A sequência de ataques evidenciou mais uma vez o poder de grupos criminosos em determinadas regiões do estado e levantou questionamentos sobre a capacidade do poder público de retomar o controle de áreas dominadas pelo tráfico.
O cenário ocorre enquanto o Supremo Tribunal Federal (STF) analisa uma proposta apresentada pelo governo do Rio de Janeiro para a implementação de um Plano Estratégico de Reocupação Territorial. O projeto foi encaminhado em dezembro e, segundo as informações divulgadas, está há cerca de oito meses em análise.
A Procuradoria-Geral da República (PGR) apresentou ressalvas em relação à proposta.
Violência provoca impactos em diferentes regiões
Durante os episódios registrados nesta quarta-feira, confrontos envolvendo criminosos e forças de segurança afetaram a rotina de moradores e trabalhadores.
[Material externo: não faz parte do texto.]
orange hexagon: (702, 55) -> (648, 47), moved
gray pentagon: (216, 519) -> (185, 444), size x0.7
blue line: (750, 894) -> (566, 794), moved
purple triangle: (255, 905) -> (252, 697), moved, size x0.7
Além dos tiroteios, o bloqueio de importantes vias comprometeu o deslocamento de milhares de pessoas. A utilização de ônibus como barricadas agravou os transtornos e obrigou passageiros a interromper viagens.
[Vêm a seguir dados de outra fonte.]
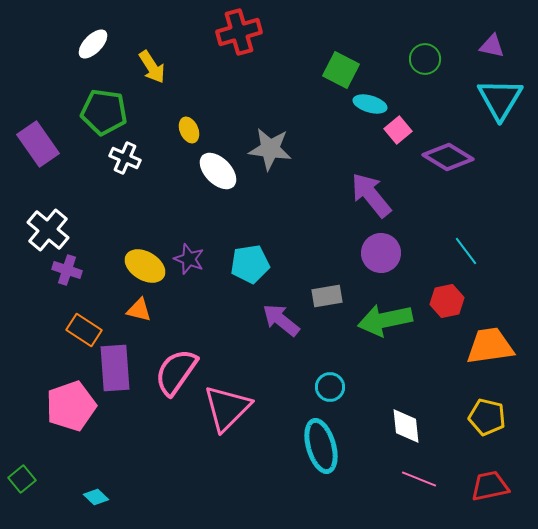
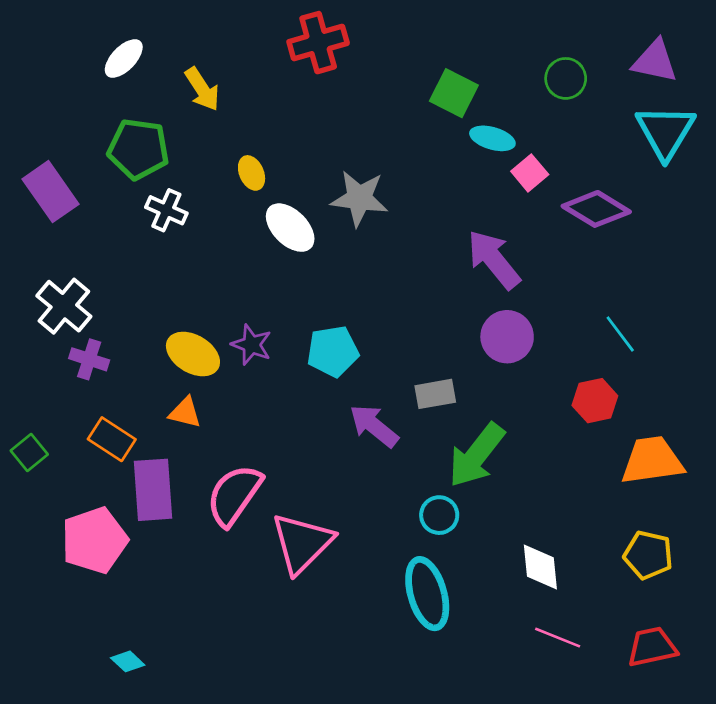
purple triangle: (492, 46) -> (655, 61), size x1.4
green arrow: (385, 320) -> (476, 455), moved, turned -40
green square: (22, 479) -> (29, 452), moved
Serviços públicos também foram afetados. Postos de saúde tiveram o funcionamento interrompido e escolas suspenderam as aulas em áreas atingidas pela violência.
A situação reforçou a percepção de que as organizações criminosas conseguem impor restrições à circulação e ao funcionamento de serviços em determinados territórios, desafiando diretamente a autoridade do Estado.
Plano de reocupação está sob análise
O governo do Rio defende a implementação de um plano voltado à retomada de territórios atualmente sob influência de grupos criminosos.
A proposta, entretanto, ainda depende da análise do STF. O ministro Alexandre de Moraes solicitou novos elementos para avaliação do plano, prolongando a discussão sobre os limites e as condições para a atuação das forças de segurança.
Enquanto a análise ocorre, episódios como os registrados nesta quarta-feira colocam novamente em evidência o desafio enfrentado pelas autoridades para combater organizações criminosas que controlam áreas estratégicas e utilizam violência para reagir às operações policiais.
Crise reacende debate sobre segurança pública
A sequência de ataques também reacendeu a discussão sobre os limites da atuação policial no combate ao crime organizado.
De um lado, autoridades estaduais defendem ações mais efetivas para recuperar áreas dominadas por facções. De outro, órgãos do sistema de Justiça avaliam critérios relacionados à segurança das operações, planejamento e proteção da população durante intervenções.
Na prática, os acontecimentos registrados no Rio mostram a dimensão do problema: vias são bloqueadas, ônibus são usados como barricadas e serviços essenciais deixam de funcionar em determinadas áreas por causa da violência.
O episódio deve aumentar a pressão sobre as autoridades estaduais e federais para que sejam apresentadas respostas capazes de garantir a circulação da população, o funcionamento dos serviços públicos e a retomada do controle territorial pelo Estado.